▸ Task prompt
Nothing should differ between your answer and the records.

***** Provided entries

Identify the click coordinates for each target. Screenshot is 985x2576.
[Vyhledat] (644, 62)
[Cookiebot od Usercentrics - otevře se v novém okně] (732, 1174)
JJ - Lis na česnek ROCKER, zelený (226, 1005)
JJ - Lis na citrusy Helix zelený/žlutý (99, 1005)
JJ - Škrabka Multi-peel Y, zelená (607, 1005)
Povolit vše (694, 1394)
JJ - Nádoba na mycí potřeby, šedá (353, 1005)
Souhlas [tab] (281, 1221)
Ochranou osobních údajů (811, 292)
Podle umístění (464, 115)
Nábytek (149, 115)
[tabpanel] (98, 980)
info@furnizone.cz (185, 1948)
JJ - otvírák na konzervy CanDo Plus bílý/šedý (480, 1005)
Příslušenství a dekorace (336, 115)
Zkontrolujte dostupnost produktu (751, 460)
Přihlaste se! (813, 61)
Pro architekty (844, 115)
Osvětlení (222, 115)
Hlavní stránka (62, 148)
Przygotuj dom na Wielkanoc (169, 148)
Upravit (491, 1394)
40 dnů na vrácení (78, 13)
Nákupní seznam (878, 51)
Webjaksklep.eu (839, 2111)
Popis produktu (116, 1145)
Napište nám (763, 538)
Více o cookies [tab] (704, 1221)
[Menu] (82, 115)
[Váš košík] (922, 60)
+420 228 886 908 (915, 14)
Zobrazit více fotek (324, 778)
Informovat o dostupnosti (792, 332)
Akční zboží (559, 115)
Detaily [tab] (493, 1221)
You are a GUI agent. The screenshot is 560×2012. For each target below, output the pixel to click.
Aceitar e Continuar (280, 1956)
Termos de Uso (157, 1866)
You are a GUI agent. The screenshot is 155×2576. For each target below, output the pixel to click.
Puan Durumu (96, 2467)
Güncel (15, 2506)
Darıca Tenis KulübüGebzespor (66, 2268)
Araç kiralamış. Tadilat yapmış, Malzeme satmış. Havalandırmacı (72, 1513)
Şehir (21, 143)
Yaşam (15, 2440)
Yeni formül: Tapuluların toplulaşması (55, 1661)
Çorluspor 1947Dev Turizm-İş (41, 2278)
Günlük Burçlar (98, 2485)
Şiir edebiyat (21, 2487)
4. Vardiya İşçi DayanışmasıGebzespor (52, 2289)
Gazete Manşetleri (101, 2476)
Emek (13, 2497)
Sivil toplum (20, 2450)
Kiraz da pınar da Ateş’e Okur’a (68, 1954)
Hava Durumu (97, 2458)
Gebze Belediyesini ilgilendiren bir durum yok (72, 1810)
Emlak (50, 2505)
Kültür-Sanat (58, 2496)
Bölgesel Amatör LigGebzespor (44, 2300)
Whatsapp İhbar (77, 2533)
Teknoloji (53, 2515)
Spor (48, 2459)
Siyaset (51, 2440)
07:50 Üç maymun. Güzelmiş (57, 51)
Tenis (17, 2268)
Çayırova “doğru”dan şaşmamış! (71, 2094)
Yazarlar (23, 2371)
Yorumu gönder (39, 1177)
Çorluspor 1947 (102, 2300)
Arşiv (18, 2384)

**********

▸ Answer for this exercise
Identify the click coordinates for each target. Screenshot is 985x2576.
[Vyhledat] (644, 62)
[Cookiebot od Usercentrics - otevře se v novém okně] (732, 1174)
JJ - Lis na česnek ROCKER, zelený (226, 1005)
JJ - Lis na citrusy Helix zelený/žlutý (99, 1005)
JJ - Škrabka Multi-peel Y, zelená (607, 1005)
Povolit vše (694, 1394)
JJ - Nádoba na mycí potřeby, šedá (353, 1005)
Souhlas [tab] (281, 1221)
Ochranou osobních údajů (811, 292)
Podle umístění (464, 115)
Nábytek (149, 115)
[tabpanel] (98, 980)
info@furnizone.cz (185, 1948)
JJ - otvírák na konzervy CanDo Plus bílý/šedý (480, 1005)
Příslušenství a dekorace (336, 115)
Zkontrolujte dostupnost produktu (751, 460)
Přihlaste se! (813, 61)
Pro architekty (844, 115)
Osvětlení (222, 115)
Hlavní stránka (62, 148)
Przygotuj dom na Wielkanoc (169, 148)
Upravit (491, 1394)
40 dnů na vrácení (78, 13)
Nákupní seznam (878, 51)
Webjaksklep.eu (839, 2111)
Popis produktu (116, 1145)
Napište nám (763, 538)
Více o cookies [tab] (704, 1221)
[Menu] (82, 115)
[Váš košík] (922, 60)
+420 228 886 908 (915, 14)
Zobrazit více fotek (324, 778)
Informovat o dostupnosti (792, 332)
Akční zboží (559, 115)
Detaily [tab] (493, 1221)
You are a GUI agent. The screenshot is 560×2012. For each target below, output the pixel to click.
Aceitar e Continuar (280, 1956)
Termos de Uso (157, 1866)
You are a GUI agent. The screenshot is 155×2576. For each target below, output the pixel to click.
Puan Durumu (96, 2467)
Güncel (15, 2506)
Darıca Tenis KulübüGebzespor (66, 2268)
Araç kiralamış. Tadilat yapmış, Malzeme satmış. Havalandırmacı (72, 1513)
Şehir (21, 143)
Yaşam (15, 2440)
Yeni formül: Tapuluların toplulaşması (55, 1661)
Çorluspor 1947Dev Turizm-İş (41, 2278)
Günlük Burçlar (98, 2485)
Şiir edebiyat (21, 2487)
4. Vardiya İşçi DayanışmasıGebzespor (52, 2289)
Gazete Manşetleri (101, 2476)
Emek (13, 2497)
Sivil toplum (20, 2450)
Kiraz da pınar da Ateş’e Okur’a (68, 1954)
Hava Durumu (97, 2458)
Gebze Belediyesini ilgilendiren bir durum yok (72, 1810)
Emlak (50, 2505)
Kültür-Sanat (58, 2496)
Bölgesel Amatör LigGebzespor (44, 2300)
Whatsapp İhbar (77, 2533)
Teknoloji (53, 2515)
Spor (48, 2459)
Siyaset (51, 2440)
07:50 Üç maymun. Güzelmiş (57, 51)
Tenis (17, 2268)
Çayırova “doğru”dan şaşmamış! (71, 2094)
Yazarlar (23, 2371)
Yorumu gönder (39, 1177)
Çorluspor 1947 (102, 2300)
Arşiv (18, 2384)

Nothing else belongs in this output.